▸ **YOUR OBJECTIVE**
Should any entry look odd, write it out exactly anyway, along with all the rest.
● ● ●
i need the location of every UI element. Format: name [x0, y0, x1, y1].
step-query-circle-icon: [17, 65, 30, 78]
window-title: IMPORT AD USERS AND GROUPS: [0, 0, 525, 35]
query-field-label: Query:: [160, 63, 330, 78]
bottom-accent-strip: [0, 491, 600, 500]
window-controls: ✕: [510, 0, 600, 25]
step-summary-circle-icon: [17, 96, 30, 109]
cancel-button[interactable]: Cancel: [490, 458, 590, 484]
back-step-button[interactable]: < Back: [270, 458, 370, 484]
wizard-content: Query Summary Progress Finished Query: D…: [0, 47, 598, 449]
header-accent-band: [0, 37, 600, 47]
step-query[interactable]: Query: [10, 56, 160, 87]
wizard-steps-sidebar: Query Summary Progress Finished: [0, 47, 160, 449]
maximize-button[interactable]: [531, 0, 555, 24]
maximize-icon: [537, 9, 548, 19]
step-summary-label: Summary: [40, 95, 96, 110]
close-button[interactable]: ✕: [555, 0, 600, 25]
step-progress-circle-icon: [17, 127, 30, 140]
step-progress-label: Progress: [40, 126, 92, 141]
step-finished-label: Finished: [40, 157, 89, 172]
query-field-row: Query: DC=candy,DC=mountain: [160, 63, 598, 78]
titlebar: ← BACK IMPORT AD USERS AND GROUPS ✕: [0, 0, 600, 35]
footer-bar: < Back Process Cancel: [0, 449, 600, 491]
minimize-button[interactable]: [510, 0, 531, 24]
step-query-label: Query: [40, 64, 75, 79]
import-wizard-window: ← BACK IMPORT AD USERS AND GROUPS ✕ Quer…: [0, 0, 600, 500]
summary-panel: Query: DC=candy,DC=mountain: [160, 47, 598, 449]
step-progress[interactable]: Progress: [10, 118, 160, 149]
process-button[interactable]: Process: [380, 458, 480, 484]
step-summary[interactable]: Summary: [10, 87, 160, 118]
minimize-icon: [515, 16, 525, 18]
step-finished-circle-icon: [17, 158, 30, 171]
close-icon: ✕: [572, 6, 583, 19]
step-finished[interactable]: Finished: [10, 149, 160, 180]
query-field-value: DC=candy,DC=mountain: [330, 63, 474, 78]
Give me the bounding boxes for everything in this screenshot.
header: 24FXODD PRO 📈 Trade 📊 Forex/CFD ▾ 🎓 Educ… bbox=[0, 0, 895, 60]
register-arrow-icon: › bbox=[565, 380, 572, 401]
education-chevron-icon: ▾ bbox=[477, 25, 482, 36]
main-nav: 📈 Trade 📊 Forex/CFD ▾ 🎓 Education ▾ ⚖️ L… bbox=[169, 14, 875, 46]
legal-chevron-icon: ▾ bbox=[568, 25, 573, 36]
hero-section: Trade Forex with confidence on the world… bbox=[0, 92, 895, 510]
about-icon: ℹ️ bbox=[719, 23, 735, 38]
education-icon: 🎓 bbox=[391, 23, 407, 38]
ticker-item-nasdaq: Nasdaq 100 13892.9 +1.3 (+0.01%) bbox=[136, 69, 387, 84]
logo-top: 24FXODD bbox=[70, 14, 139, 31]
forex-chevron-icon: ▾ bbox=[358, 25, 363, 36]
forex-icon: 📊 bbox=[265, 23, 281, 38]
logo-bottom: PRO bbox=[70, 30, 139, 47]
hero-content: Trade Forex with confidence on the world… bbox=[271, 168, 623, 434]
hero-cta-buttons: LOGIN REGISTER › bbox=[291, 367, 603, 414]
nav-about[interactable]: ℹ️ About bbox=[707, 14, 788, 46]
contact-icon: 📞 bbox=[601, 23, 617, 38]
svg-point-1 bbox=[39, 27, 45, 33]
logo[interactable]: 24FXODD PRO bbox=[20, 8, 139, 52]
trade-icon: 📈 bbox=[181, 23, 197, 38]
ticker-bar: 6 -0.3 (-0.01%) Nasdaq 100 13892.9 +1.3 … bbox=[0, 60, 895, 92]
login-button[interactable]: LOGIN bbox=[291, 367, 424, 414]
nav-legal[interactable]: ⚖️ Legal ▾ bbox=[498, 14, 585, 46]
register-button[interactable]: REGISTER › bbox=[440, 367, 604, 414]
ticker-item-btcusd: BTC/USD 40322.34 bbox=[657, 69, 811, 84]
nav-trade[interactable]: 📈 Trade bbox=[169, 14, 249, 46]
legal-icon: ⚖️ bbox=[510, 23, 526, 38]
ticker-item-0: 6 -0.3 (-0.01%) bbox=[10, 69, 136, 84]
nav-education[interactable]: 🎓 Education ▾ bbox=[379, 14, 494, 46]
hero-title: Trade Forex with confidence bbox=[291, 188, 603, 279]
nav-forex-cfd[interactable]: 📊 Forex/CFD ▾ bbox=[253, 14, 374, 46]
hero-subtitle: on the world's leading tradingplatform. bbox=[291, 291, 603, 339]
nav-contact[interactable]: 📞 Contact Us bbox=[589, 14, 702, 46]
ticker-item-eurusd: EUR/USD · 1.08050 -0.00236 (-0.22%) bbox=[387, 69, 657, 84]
● ● ●
▸ **REPLY**
i need the location of every UI element. Format: name [x0, y0, x1, y1].
step-query-circle-icon: [17, 65, 30, 78]
window-title: IMPORT AD USERS AND GROUPS: [0, 0, 525, 35]
query-field-label: Query:: [160, 63, 330, 78]
bottom-accent-strip: [0, 491, 600, 500]
window-controls: ✕: [510, 0, 600, 25]
step-summary-circle-icon: [17, 96, 30, 109]
cancel-button[interactable]: Cancel: [490, 458, 590, 484]
back-step-button[interactable]: < Back: [270, 458, 370, 484]
wizard-content: Query Summary Progress Finished Query: D…: [0, 47, 598, 449]
header-accent-band: [0, 37, 600, 47]
step-query[interactable]: Query: [10, 56, 160, 87]
wizard-steps-sidebar: Query Summary Progress Finished: [0, 47, 160, 449]
maximize-button[interactable]: [531, 0, 555, 24]
maximize-icon: [537, 9, 548, 19]
step-summary-label: Summary: [40, 95, 96, 110]
close-button[interactable]: ✕: [555, 0, 600, 25]
step-progress-circle-icon: [17, 127, 30, 140]
step-progress-label: Progress: [40, 126, 92, 141]
step-finished-label: Finished: [40, 157, 89, 172]
query-field-row: Query: DC=candy,DC=mountain: [160, 63, 598, 78]
titlebar: ← BACK IMPORT AD USERS AND GROUPS ✕: [0, 0, 600, 35]
footer-bar: < Back Process Cancel: [0, 449, 600, 491]
minimize-button[interactable]: [510, 0, 531, 24]
step-query-label: Query: [40, 64, 75, 79]
import-wizard-window: ← BACK IMPORT AD USERS AND GROUPS ✕ Quer…: [0, 0, 600, 500]
summary-panel: Query: DC=candy,DC=mountain: [160, 47, 598, 449]
step-progress[interactable]: Progress: [10, 118, 160, 149]
process-button[interactable]: Process: [380, 458, 480, 484]
step-summary[interactable]: Summary: [10, 87, 160, 118]
minimize-icon: [515, 16, 525, 18]
step-finished-circle-icon: [17, 158, 30, 171]
close-icon: ✕: [572, 6, 583, 19]
step-finished[interactable]: Finished: [10, 149, 160, 180]
query-field-value: DC=candy,DC=mountain: [330, 63, 474, 78]
Give me the bounding boxes for everything in this screenshot.
header: 24FXODD PRO 📈 Trade 📊 Forex/CFD ▾ 🎓 Educ… bbox=[0, 0, 895, 60]
register-arrow-icon: › bbox=[565, 380, 572, 401]
education-chevron-icon: ▾ bbox=[477, 25, 482, 36]
main-nav: 📈 Trade 📊 Forex/CFD ▾ 🎓 Education ▾ ⚖️ L… bbox=[169, 14, 875, 46]
legal-chevron-icon: ▾ bbox=[568, 25, 573, 36]
hero-section: Trade Forex with confidence on the world… bbox=[0, 92, 895, 510]
about-icon: ℹ️ bbox=[719, 23, 735, 38]
education-icon: 🎓 bbox=[391, 23, 407, 38]
ticker-item-nasdaq: Nasdaq 100 13892.9 +1.3 (+0.01%) bbox=[136, 69, 387, 84]
logo-top: 24FXODD bbox=[70, 14, 139, 31]
forex-chevron-icon: ▾ bbox=[358, 25, 363, 36]
forex-icon: 📊 bbox=[265, 23, 281, 38]
logo-bottom: PRO bbox=[70, 30, 139, 47]
hero-content: Trade Forex with confidence on the world… bbox=[271, 168, 623, 434]
hero-cta-buttons: LOGIN REGISTER › bbox=[291, 367, 603, 414]
nav-about[interactable]: ℹ️ About bbox=[707, 14, 788, 46]
contact-icon: 📞 bbox=[601, 23, 617, 38]
svg-point-1 bbox=[39, 27, 45, 33]
logo[interactable]: 24FXODD PRO bbox=[20, 8, 139, 52]
trade-icon: 📈 bbox=[181, 23, 197, 38]
ticker-bar: 6 -0.3 (-0.01%) Nasdaq 100 13892.9 +1.3 … bbox=[0, 60, 895, 92]
login-button[interactable]: LOGIN bbox=[291, 367, 424, 414]
nav-legal[interactable]: ⚖️ Legal ▾ bbox=[498, 14, 585, 46]
register-button[interactable]: REGISTER › bbox=[440, 367, 604, 414]
ticker-item-btcusd: BTC/USD 40322.34 bbox=[657, 69, 811, 84]
nav-trade[interactable]: 📈 Trade bbox=[169, 14, 249, 46]
legal-icon: ⚖️ bbox=[510, 23, 526, 38]
ticker-item-0: 6 -0.3 (-0.01%) bbox=[10, 69, 136, 84]
nav-education[interactable]: 🎓 Education ▾ bbox=[379, 14, 494, 46]
hero-title: Trade Forex with confidence bbox=[291, 188, 603, 279]
nav-forex-cfd[interactable]: 📊 Forex/CFD ▾ bbox=[253, 14, 374, 46]
hero-subtitle: on the world's leading tradingplatform. bbox=[291, 291, 603, 339]
nav-contact[interactable]: 📞 Contact Us bbox=[589, 14, 702, 46]
ticker-item-eurusd: EUR/USD · 1.08050 -0.00236 (-0.22%) bbox=[387, 69, 657, 84]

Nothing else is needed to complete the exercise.